Automatically and deterministicly testing a function for associativity, commutativity etc

Question

Is it possible to construct a higher order function isAssociative that takes another function of two arguments and determines whether that function is associative?

Similar question but for other properties such as commutativity as well.

If this is impossible, is there any way of automating it in any language? If there is an Agda, Coq or Prolog solution I'm interested.

I can envision a brute force solution that checks every possible combination of arguments and never terminates. But "never terminates" is an undesirable property in this context.

Answer 1

I guess Haskell isn't very suited for such things. Usually you do totally opposite to check. You declare that your object have some properties and thus could be used in some special way (see Data.Foldable). Sometimes you might want to promote your system:

import Control.Parallel
import Data.Monoid

pmconcat :: Monoid a => [a] -> a
pmconcat [x] = x
pmconcat xs = pmconcat (pairs xs) where
    pairs [] = []
    pairs [x] = [x]
    pairs (x0 : x1 : xs') = y `par` (y : ys) where
        y = x0 `mappend` x1
        ys = pairs xs'

data SomeType

associativeSlowFold = undefined :: SomeType -> SomeType -> SomeType

data SlowFold = SlowFoldId
              | SlowFold { getSlowFold :: SomeType }

instance Monoid SlowFold where
    mempty = SlowFoldId
    SlowFoldId `mappend` x = x
    x `mappend` SlowFoldId = x
    x0 `mappend` x1 = SlowFold y where
        y = (getSlowFold x0) `associativeSlowFold` (getSlowFold x1)
    mconcat = pmconcat

If you really want proof systems you might want to look also at those proof assistants you mentioned. Prolog - is logical language and I don't think that it also very suitable for that.
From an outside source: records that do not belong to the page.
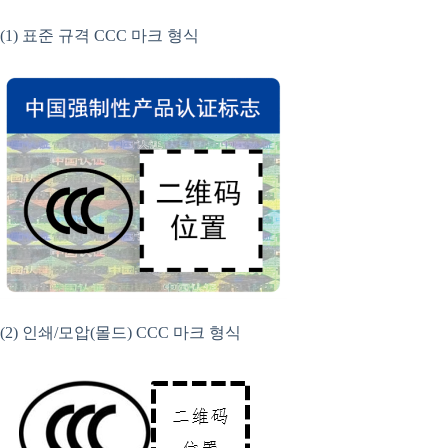
(1) 표준 규격 CCC 마크 형식
(2) 인쇄/모압(몰드) CCC 마크 형식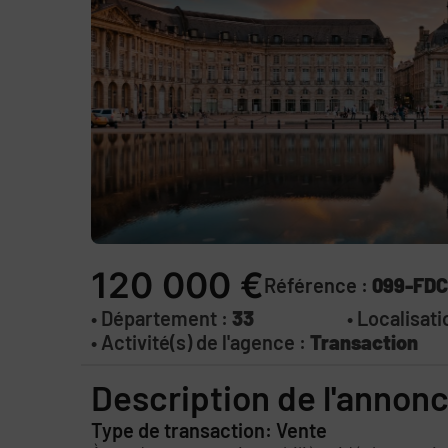
120 000 €
Référence :
099-FDC
• Département :
33
• Localisati
• Activité(s) de l'agence :
Transaction
Description de l'annon
Type de transaction: Vente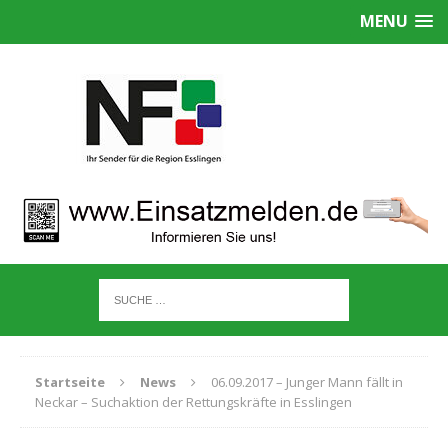
MENU
Startseite
News
06.09.2017 – Junger Mann fällt in
Neckar – Suchaktion der Rettungskräfte in Esslingen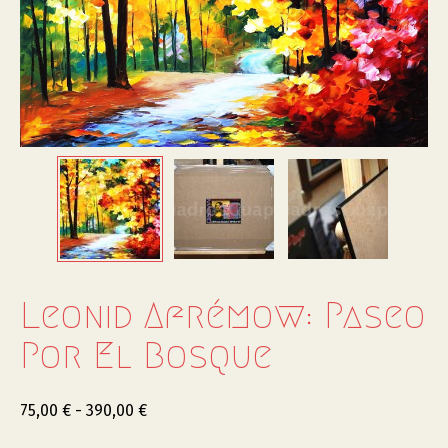
Leonid Afrémow: Paseo
Por El Bosque
75,00
€
-
390,00
€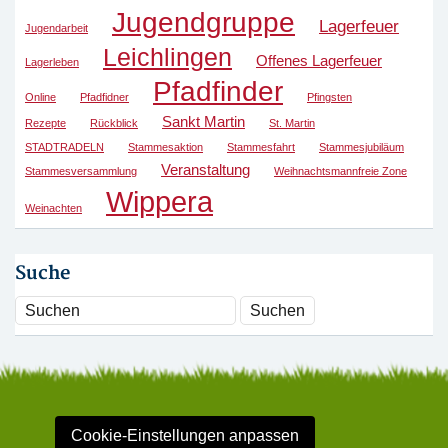
Jugendgruppe
Lagerfeuer
Jugendarbeit
Leichlingen
Offenes Lagerfeuer
Lagerleben
Pfadfinder
Online
Pfadfidner
Pfingsten
Sankt Martin
Rezepte
Rückblick
St. Martin
STADTRADELN
Stammesaktion
Stammesfahrt
Stammesjubiläum
Veranstaltung
Stammesversammlung
Weihnachtsmannfreie Zone
Wippera
Weinachten
Suche
Cookie-Einstellungen anpassen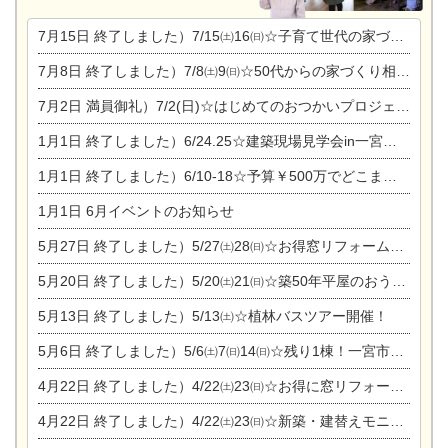
7月15日
終了しました）7/15㈯16㈰☆子育て世代の家づくり相談会
7月8日
終了しました）7/8㈯9㈰☆50代からの家づくり相談会
7月2日
満員御礼）7/2(日)☆はじめてのおつかいプロジェクト
1月1日
終了しました）6/24.25☆建築現場見学会in一宮市木曽川町
1月1日
終了しました）6/10-18☆予算￥500万でどこまでできるの？リフォーム相談会
1月1日
6月イベントのお知らせ
5月27日
終了しました）5/27㈯28㈰☆お得窓リフォーム個別相談会
5月20日
終了しました）5/20㈯21㈰☆築50年平屋のおうちリノベーション完成見学会
5月13日
終了しました）5/13㈯☆植林バスツアー開催！
5月6日
終了しました）5/6㈯7㈰14㈰☆残り1棟！一宮市限定モニター募集相談会(新築・建替え)
4月22日
終了しました）4/22㈯23㈰☆お得に窓リフォーム個別相談会
4月22日
終了しました）4/22㈯23㈰☆新築・建替えモニター募集個別相談会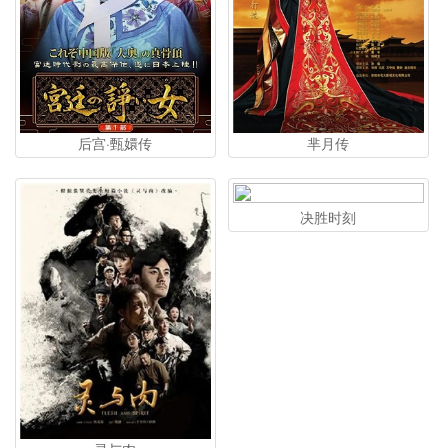
后宫·甄嬛传
芈月传
决胜时刻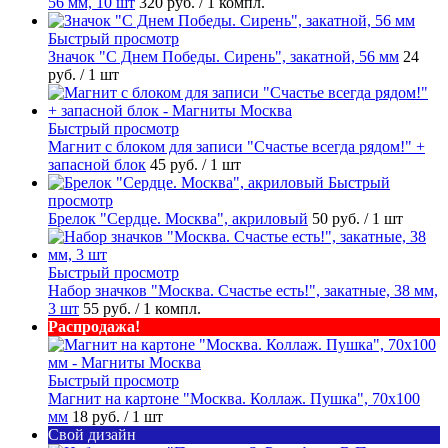
56 мм, 10 шт
320 руб.
/ 1 компл.
Быстрый просмотр
Значок "С Днем Победы. Сирень", закатной, 56 мм
24
руб.
/ 1 шт
Быстрый просмотр
Магнит с блоком для записи "Счастье всегда рядом!" +
запасной блок
45 руб.
/ 1 шт
Быстрый
просмотр
Брелок "Сердце. Москва", акриловый
50 руб.
/ 1 шт
Быстрый просмотр
Набор значков "Москва. Счастье есть!", закатные, 38 мм,
3 шт
55 руб.
/ 1 компл.
Распродажа!
Быстрый просмотр
Магнит на картоне "Москва. Коллаж. Пушка", 70х100
мм
18 руб.
/ 1 шт
Свой дизайн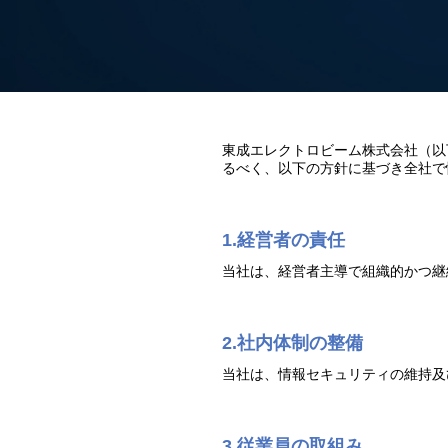
東成エレクトロビーム株式会社（以
るべく、以下の方針に基づき全社で
1.経営者の責任
当社は、経営者主導で組織的かつ継
2.社内体制の整備
当社は、情報セキュリティの維持及
3.従業員の取組み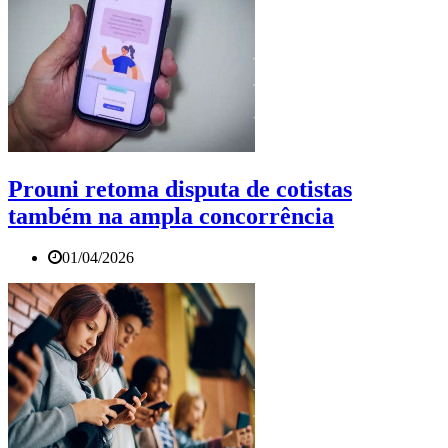
Prouni retoma disputa de cotistas
também na ampla concorrência
01/04/2026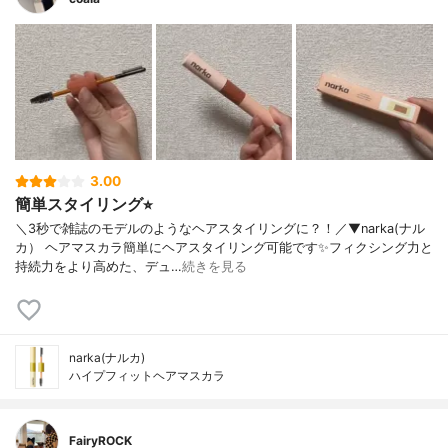
3.00
簡単スタイリング⭐︎
＼3秒で雑誌のモデルのようなヘアスタイリングに？！／▼narka(ナル
カ） ヘアマスカラ簡単にヘアスタイリング可能です✨フィクシング力と
持続力をより高めた、デュ…
続きを見る
narka(ナルカ)
ハイプフィットヘアマスカラ
FairyROCK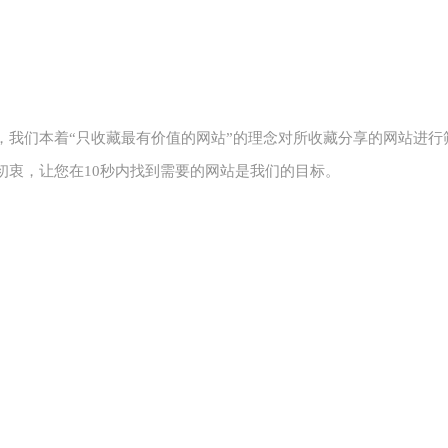
，我们本着“只收藏最有价值的网站”的理念对所收藏分享的网站进行
初衷，让您在10秒内找到需要的网站是我们的目标。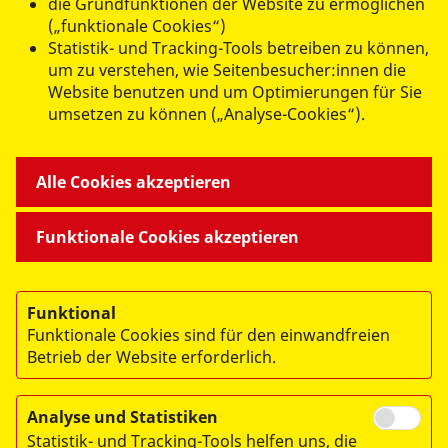
die Grundfunktionen der Website zu ermöglichen
Terminabsagen sind ebenfalls via E-Mail oder Telefon zu
(„funktionale Cookies“)
kommunizieren.
Statistik- und Tracking-Tools betreiben zu können,
um zu verstehen, wie Seitenbesucher:innen die
Website benutzen und um Optimierungen für Sie
umsetzen zu können („Analyse-Cookies“).
Flyer Akutpraxis
Alle Cookies akzeptieren
Funktionale Cookies akzeptieren
Funktional
Funktionale Cookies sind für den einwandfreien
Betrieb der Website erforderlich.
© 2026 ASB Regionalverband Ostthüringen e.V.
Impressum
Analyse und Statistiken
Statistik- und Tracking-Tools helfen uns, die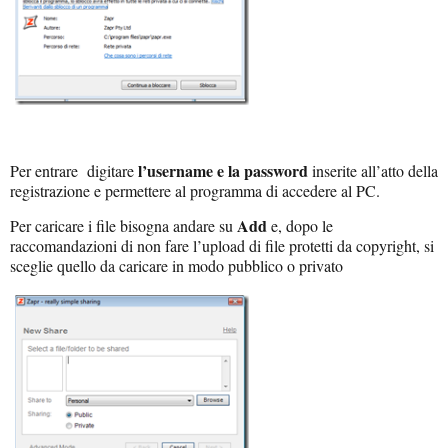
l’username e la password
Per entrare digitare
inserite all’atto della
registrazione e permettere al programma di accedere al PC.
Add
Per caricare i file bisogna andare su
e, dopo le
raccomandazioni di non fare l’upload di file protetti da copyright, si
sceglie quello da caricare in modo pubblico o privato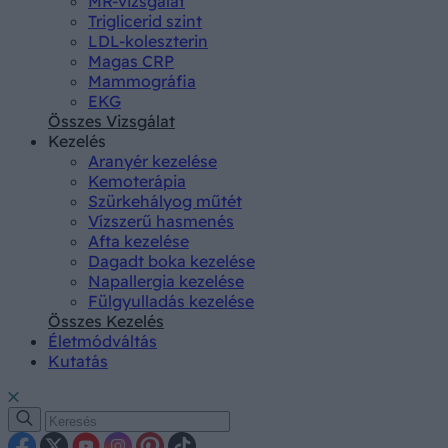
MR-vizsgálat
Triglicerid szint
LDL-koleszterin
Magas CRP
Mammográfia
EKG
Összes Vizsgálat
Kezelés
Aranyér kezelése
Kemoterápia
Szürkehályog műtét
Vízszerű hasmenés
Afta kezelése
Dagadt boka kezelése
Napallergia kezelése
Fülgyulladás kezelése
Összes Kezelés
Életmódváltás
Kutatás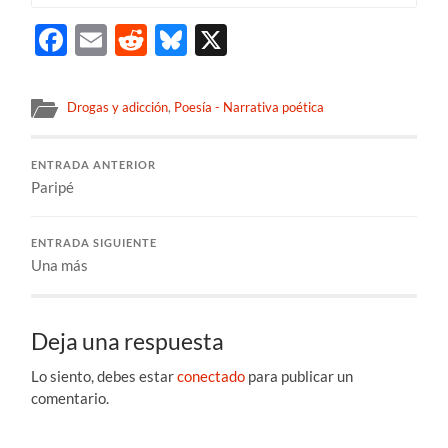
Facebook
Email
Reddit
Bluesky
X
Drogas y adicción
,
Poesía - Narrativa poética
ENTRADA ANTERIOR
Paripé
ENTRADA SIGUIENTE
Una más
Deja una respuesta
Lo siento, debes estar
conectado
para publicar un
comentario.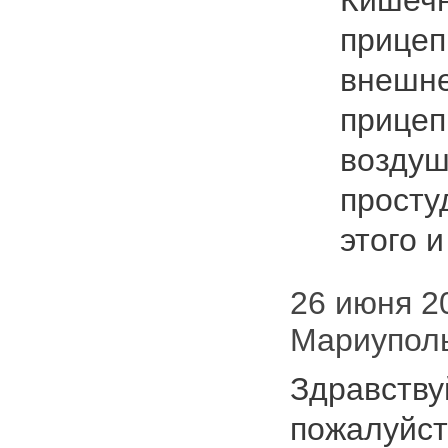
Кишечн
прицеп
внешне
прицепи
воздуш
просту
этого 
26 июня 20
Мариупол
Здравству
пожалуйста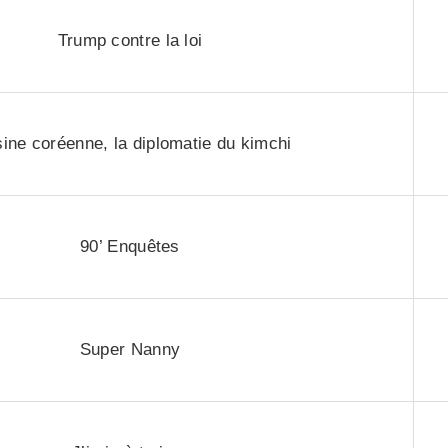
Trump contre la loi
ine coréenne, la diplomatie du kimchi
90’ Enquêtes
Super Nanny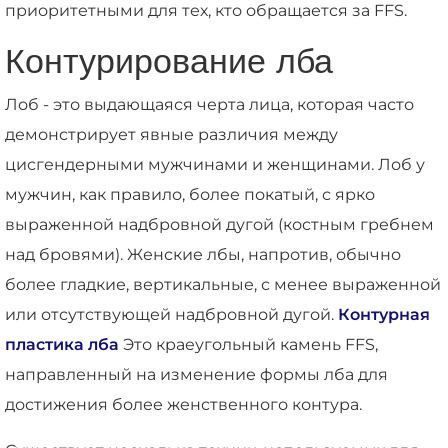
приоритетными для тех, кто обращается за FFS.
Контурирование лба
Лоб - это выдающаяся черта лица, которая часто
демонстрирует явные различия между
цисгендерными мужчинами и женщинами. Лоб у
мужчин, как правило, более покатый, с ярко
выраженной надбровной дугой (костным гребнем
над бровями). Женские лбы, напротив, обычно
более гладкие, вертикальные, с менее выраженной
или отсутствующей надбровной дугой.
Контурная
пластика лба
Это краеугольный камень FFS,
направленный на изменение формы лба для
достижения более женственного контура.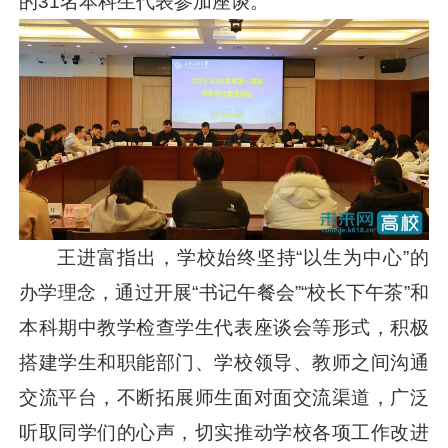
的31名本科生代表参加座谈。
王进富指出，学校始终坚持“以生为中心”的
办学理念，通过开展“书记午餐会”“校长下午茶”和
本科期中教学检查学生代表座谈会等形式，积极
搭建学生和职能部门、学校领导、教师之间沟通
交流平台，不断拓展师生面对面交流渠道，广泛
听取同学们的心声，切实推动学校各项工作改进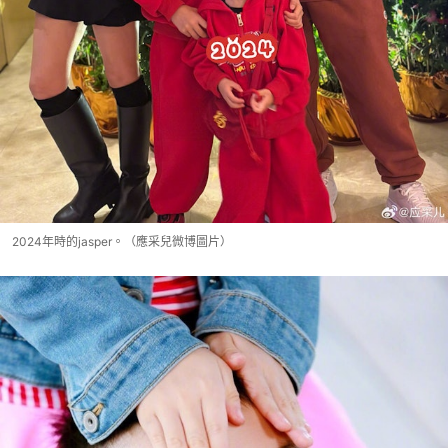
2024年時的jasper。（應采兒微博圖片）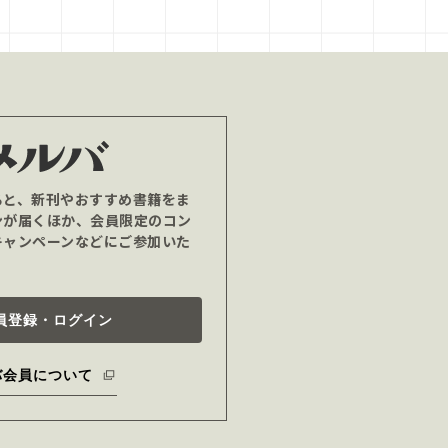
ると、新刊やおすすめ書籍をま
ンが届くほか、会員限定のコン
キャンペーンなどにご参加いた
員登録・ログイン
バ会員について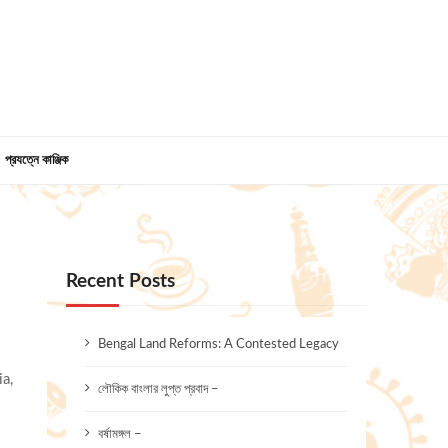
প্রযত্নে কাঞ্জিক
Recent Posts
Bengal Land Reforms: A Contested Legacy
a,
লৌকিক বাংলার লুপ্ত প্রবাদ –
বর্ষামঙ্গল –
But it might be used to write some simple assistant. I.e. to apply associativity rule and see that at lower levels it's impossible to derive equality.

Answer 2

The first solution which comes to my mind is using QuickCheck.

quickCheck $ \(x, y, z) -> f x (f y z) == f (f x y) z
quickCheck $ \(x, y) -> f x y == f y x

where f is a function we're testing. It won't prove neither associativity nor commutativity; it's simply the simplest way to write a brute force solution you've been thinking about. QuickCheck's advantage is it's ability to choose tests' parameteres which will hopefully be corner cases for tested code.

An isAssociative you're asking for could be defined as

isAssociative
  :: (Arbitrary t, Show t, Eq t) => (t -> t -> t) -> IO ()
isAssociative f = quickCheck $ \(x, y, z) -> f x (f y z) == f (f x y) z

It's in IO as QuickCheck chooses test cases by random.